TASK TO COMPLETE. The output should be all lines of the entries below in which the word "section" occurs.

***** SOURCE MATERIAL *****

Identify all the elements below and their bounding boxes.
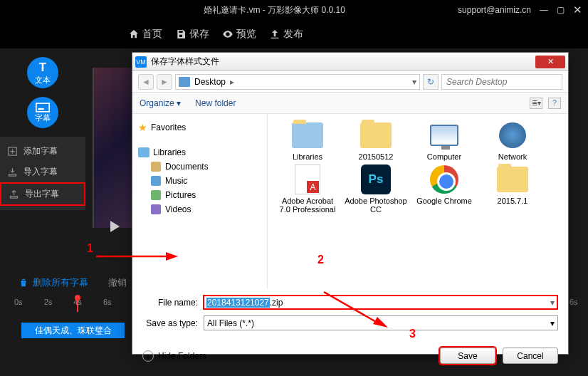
home-label: 首页 [142,28,162,41]
file-libraries[interactable]: Libraries [276,121,339,161]
maximize-icon[interactable]: ▢ [557,5,565,15]
star-icon: ★ [138,122,147,133]
path-breadcrumb[interactable]: Desktop ▸ ▾ [175,74,420,90]
refresh-button[interactable]: ↻ [423,74,439,90]
network-icon [499,122,526,148]
hide-folders-toggle[interactable]: ▲ Hide Folders [142,350,206,362]
preview-label: 预览 [236,28,256,41]
nav-forward-button[interactable]: ► [157,74,172,90]
organize-menu[interactable]: Organize ▾ [140,98,181,108]
file-grid: Libraries 20150512 Computer Network Adob… [268,114,568,289]
left-panel: T 文本 字幕 添加字幕 导入字幕 导出字幕 [0,48,85,210]
music-item[interactable]: Music [137,174,263,188]
import-subtitle-item[interactable]: 导入字幕 [0,162,85,182]
export-icon [9,189,19,199]
text-tool-label: 文本 [35,75,51,85]
file-folder-1[interactable]: 20150512 [345,121,407,161]
libraries-folder-icon [292,122,323,148]
minimize-icon[interactable]: — [540,5,548,15]
desktop-icon [179,77,190,87]
saveastype-value: All Files (*.*) [207,318,254,328]
subtitle-clip[interactable]: 佳偶天成、珠联璧合 [21,323,125,338]
library-icon [138,147,149,157]
cancel-button[interactable]: Cancel [503,348,558,364]
view-mode-button[interactable]: ≣ ▾ [530,98,542,109]
subtitle-tool-button[interactable]: 字幕 [27,97,58,128]
support-link[interactable]: support@animiz.cn [458,5,531,15]
save-button[interactable]: 保存 [175,28,209,41]
eye-icon [222,28,233,40]
timeline-playhead[interactable] [77,298,78,312]
add-subtitle-label: 添加字幕 [23,145,58,157]
favorites-label: Favorites [151,122,186,132]
file-photoshop[interactable]: PsAdobe Photoshop CC [345,165,407,214]
close-app-icon[interactable]: ✕ [573,4,582,16]
tl-0: 0s [14,298,23,306]
saveastype-select[interactable]: All Files (*.*) ▾ [204,315,558,330]
favorites-section[interactable]: ★Favorites [137,120,263,135]
search-input[interactable] [441,74,562,90]
collapse-icon: ▲ [142,350,154,362]
videos-item[interactable]: Videos [137,202,263,216]
save-label: 保存 [189,28,209,41]
close-dialog-button[interactable]: ✕ [535,56,565,68]
filename-dropdown-icon[interactable]: ▾ [550,298,555,308]
svg-rect-0 [36,103,49,112]
filename-input[interactable]: 2018413121027.zip ▾ [203,295,558,310]
play-icon[interactable] [110,221,120,232]
add-subtitle-item[interactable]: 添加字幕 [0,141,85,162]
photoshop-icon: Ps [361,164,391,194]
folder-icon [497,167,528,192]
path-dropdown-icon[interactable]: ▾ [412,77,416,87]
preview-pane [93,68,132,228]
import-subtitle-label: 导入字幕 [23,166,58,178]
file-computer[interactable]: Computer [413,121,476,161]
dialog-titlebar: VM 保存字体样式文件 ✕ [132,53,568,71]
export-subtitle-label: 导出字幕 [25,188,59,200]
new-folder-button[interactable]: New folder [195,98,236,108]
tl-6: 6s [103,298,112,306]
save-dialog: VM 保存字体样式文件 ✕ ◄ ► Desktop ▸ ▾ ↻ Organize… [132,52,569,355]
pictures-item[interactable]: Pictures [137,188,263,202]
nav-back-button[interactable]: ◄ [138,74,154,90]
file-chrome[interactable]: Google Chrome [413,165,476,214]
export-subtitle-item[interactable]: 导出字幕 [0,182,85,206]
filename-ext: .zip [270,298,283,308]
music-icon [151,176,161,186]
preview-button[interactable]: 预览 [222,28,256,41]
annotation-3: 3 [409,328,416,340]
file-acrobat[interactable]: Adobe Acrobat 7.0 Professional [276,165,339,214]
chrome-icon [430,165,458,194]
delete-all-subtitles[interactable]: 删除所有字幕 [19,276,88,289]
saveastype-label: Save as type: [142,318,204,328]
help-button[interactable]: ? [548,98,561,109]
subtitle-menu: 添加字幕 导入字幕 导出字幕 [0,137,85,210]
home-button[interactable]: 首页 [128,28,162,41]
documents-item[interactable]: Documents [137,160,263,174]
chevron-down-icon: ▾ [550,318,555,328]
computer-icon [430,125,458,146]
libraries-section[interactable]: Libraries [137,145,263,160]
save-file-button[interactable]: Save [440,348,495,364]
publish-label: 发布 [283,28,303,41]
folder-icon [360,122,392,148]
subtitle-icon [36,103,50,113]
dialog-toolbar: Organize ▾ New folder ≣ ▾ ? [132,93,568,114]
app-title: 婚礼邀请卡.vm - 万彩影像大师 0.0.10 [91,4,458,16]
text-tool-button[interactable]: T 文本 [27,57,58,88]
annotation-1: 1 [87,242,93,255]
filename-selection: 2018413121027 [206,298,270,308]
tl-end: 6s [569,298,578,306]
file-folder-2[interactable]: 2015.7.1 [481,165,544,214]
home-icon [128,28,140,40]
annotation-2: 2 [317,254,324,266]
pictures-icon [151,190,161,200]
file-network[interactable]: Network [481,121,544,161]
text-t-icon: T [39,61,46,75]
tl-2: 2s [44,298,53,306]
documents-icon [151,162,161,172]
undo-button[interactable]: 撤销 [108,276,127,289]
plus-box-icon [7,146,18,157]
import-icon [7,167,18,177]
publish-button[interactable]: 发布 [269,28,303,41]
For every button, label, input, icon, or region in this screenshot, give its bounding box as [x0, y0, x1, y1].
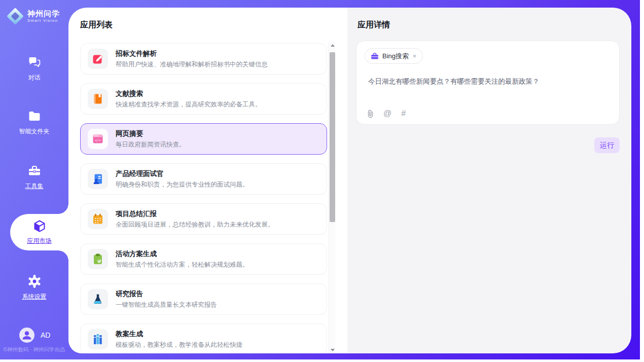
- brand-logo-icon: [7, 8, 23, 24]
- mention-icon[interactable]: @: [383, 109, 391, 118]
- sidebar-item-4[interactable]: 系统设置: [0, 274, 68, 301]
- app-list-panel: 应用列表 招标文件解析 帮助用户快速、准确地理解和解析招标书中的关键信息 文献搜…: [68, 8, 347, 353]
- brand-name: 神州问学: [27, 10, 60, 18]
- app-window: 神州问学 Smart Vision 对话 智能文件夹 工具集 应用市场 系统设置…: [0, 0, 644, 362]
- gear-icon: [27, 274, 42, 289]
- report-icon: [88, 289, 108, 309]
- app-card-description: 一键智能生成高质量长文本研究报告: [116, 301, 217, 309]
- pen-square-icon: [88, 49, 108, 69]
- app-card-description: 智能生成个性化活动方案，轻松解决规划难题。: [116, 261, 249, 269]
- calendar-icon: [88, 209, 108, 229]
- sidebar-footer: ©神州数码 · 神州问学出品: [0, 346, 68, 353]
- brand-subtitle: Smart Vision: [27, 19, 60, 23]
- folder-icon: [27, 108, 42, 124]
- sidebar-item-label: 智能文件夹: [19, 127, 50, 136]
- sidebar-item-label: 系统设置: [22, 293, 47, 301]
- scrollbar-thumb[interactable]: [330, 52, 335, 222]
- tool-chip-label: Bing搜索: [382, 52, 409, 61]
- app-card-description: 快速精准查找学术资源，提高研究效率的必备工具。: [116, 100, 262, 109]
- app-card-5[interactable]: 活动方案生成 智能生成个性化活动方案，轻松解决规划难题。: [80, 243, 327, 275]
- app-card-6[interactable]: 研究报告 一键智能生成高质量长文本研究报告: [80, 283, 327, 315]
- sidebar: 神州问学 Smart Vision 对话 智能文件夹 工具集 应用市场 系统设置…: [0, 0, 68, 359]
- hash-icon[interactable]: #: [401, 109, 406, 118]
- interview-icon: [88, 169, 108, 189]
- scrollbar[interactable]: [329, 42, 335, 353]
- app-card-title: 研究报告: [116, 289, 217, 299]
- app-list-title: 应用列表: [80, 20, 113, 30]
- briefcase-icon: [371, 52, 379, 60]
- app-card-description: 明确身份和职责，为您提供专业性的面试问题。: [116, 180, 249, 189]
- app-card-3[interactable]: 产品经理面试官 明确身份和职责，为您提供专业性的面试问题。: [80, 163, 327, 195]
- app-card-4[interactable]: 项目总结汇报 全面回顾项目进展，总结经验教训，助力未来优化发展。: [80, 203, 327, 235]
- sidebar-item-0[interactable]: 对话: [0, 55, 68, 82]
- sidebar-item-label: 应用市场: [27, 237, 52, 245]
- chat-icon: [27, 55, 42, 70]
- user-initials: AD: [41, 331, 50, 339]
- attachment-icon[interactable]: [367, 110, 374, 118]
- page-edge-right: [640, 0, 644, 362]
- app-card-0[interactable]: 招标文件解析 帮助用户快速、准确地理解和解析招标书中的关键信息: [80, 43, 327, 75]
- app-card-2[interactable]: </> 网页摘要 每日政府新闻资讯快查。: [80, 123, 327, 155]
- app-card-description: 帮助用户快速、准确地理解和解析招标书中的关键信息: [116, 60, 268, 69]
- clipboard-check-icon: [88, 249, 108, 269]
- app-card-7[interactable]: 教案生成 模板驱动，教案秒成，教学准备从此轻松快捷: [80, 323, 327, 353]
- sidebar-item-2[interactable]: 工具集: [0, 163, 68, 191]
- app-card-description: 全面回顾项目进展，总结经验教训，助力未来优化发展。: [116, 221, 274, 229]
- app-card-title: 教案生成: [116, 330, 242, 339]
- app-card-title: 活动方案生成: [116, 249, 249, 259]
- app-detail-panel: 应用详情 Bing搜索 × 今日湖北有哪些新闻要点？有哪些需要关注的最新政策？: [347, 8, 631, 353]
- cube-icon: [32, 219, 47, 234]
- svg-text:</>: </>: [95, 138, 101, 142]
- app-card-description: 模板驱动，教案秒成，教学准备从此轻松快捷: [116, 341, 242, 349]
- sidebar-item-label: 对话: [28, 74, 41, 82]
- app-card-title: 招标文件解析: [116, 49, 268, 58]
- scrollbar-down-icon[interactable]: [329, 347, 336, 353]
- app-detail-title: 应用详情: [357, 20, 390, 30]
- input-toolbar: @ #: [367, 109, 406, 118]
- sidebar-item-1[interactable]: 智能文件夹: [0, 108, 68, 136]
- app-card-title: 网页摘要: [116, 129, 186, 138]
- book-icon: [88, 89, 108, 109]
- prompt-card: Bing搜索 × 今日湖北有哪些新闻要点？有哪些需要关注的最新政策？ @ #: [356, 41, 620, 125]
- avatar[interactable]: [19, 328, 34, 343]
- sidebar-item-3[interactable]: 应用市场: [10, 214, 68, 250]
- tool-chip-bing-search[interactable]: Bing搜索 ×: [365, 48, 423, 64]
- app-card-list: 招标文件解析 帮助用户快速、准确地理解和解析招标书中的关键信息 文献搜索 快速精…: [80, 43, 327, 353]
- user-icon: [19, 328, 34, 343]
- app-card-description: 每日政府新闻资讯快查。: [116, 140, 186, 149]
- app-card-title: 产品经理面试官: [116, 169, 249, 178]
- app-card-1[interactable]: 文献搜索 快速精准查找学术资源，提高研究效率的必备工具。: [80, 83, 327, 115]
- brand-logo: 神州问学 Smart Vision: [7, 8, 60, 24]
- toolbox-icon: [27, 163, 42, 178]
- user-row[interactable]: AD: [19, 328, 50, 343]
- browser-code-icon: </>: [88, 129, 108, 149]
- books-icon: [88, 329, 108, 349]
- run-button[interactable]: 运行: [594, 137, 620, 153]
- scrollbar-up-icon[interactable]: [329, 42, 336, 49]
- app-card-title: 文献搜索: [116, 89, 262, 98]
- chip-close-icon[interactable]: ×: [412, 53, 417, 60]
- page-edge-bottom: [0, 359, 644, 362]
- sidebar-item-label: 工具集: [25, 182, 44, 191]
- app-card-title: 项目总结汇报: [116, 209, 274, 219]
- query-input[interactable]: 今日湖北有哪些新闻要点？有哪些需要关注的最新政策？: [368, 77, 606, 87]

*****

ANSWER TO THIS EXERCISE.
favorites-section[interactable]: ★Favorites [137,120,263,135]
libraries-section[interactable]: Libraries [137,145,263,160]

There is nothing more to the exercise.